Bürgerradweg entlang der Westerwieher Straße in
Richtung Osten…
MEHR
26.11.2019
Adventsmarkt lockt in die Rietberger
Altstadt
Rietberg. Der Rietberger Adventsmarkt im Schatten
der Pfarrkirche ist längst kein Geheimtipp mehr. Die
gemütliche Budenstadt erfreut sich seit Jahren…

◇ ◇ ◇ ◇ ◇ ◇ ◇

__Problem__. Nothing should appear in the answer except the lines from the one with "der Pfarrkirche ist" through the final line of the records, written exactly.

__Response to this exercise__.
der Pfarrkirche ist längst kein Geheimtipp mehr. Die
gemütliche Budenstadt erfreut sich seit Jahren…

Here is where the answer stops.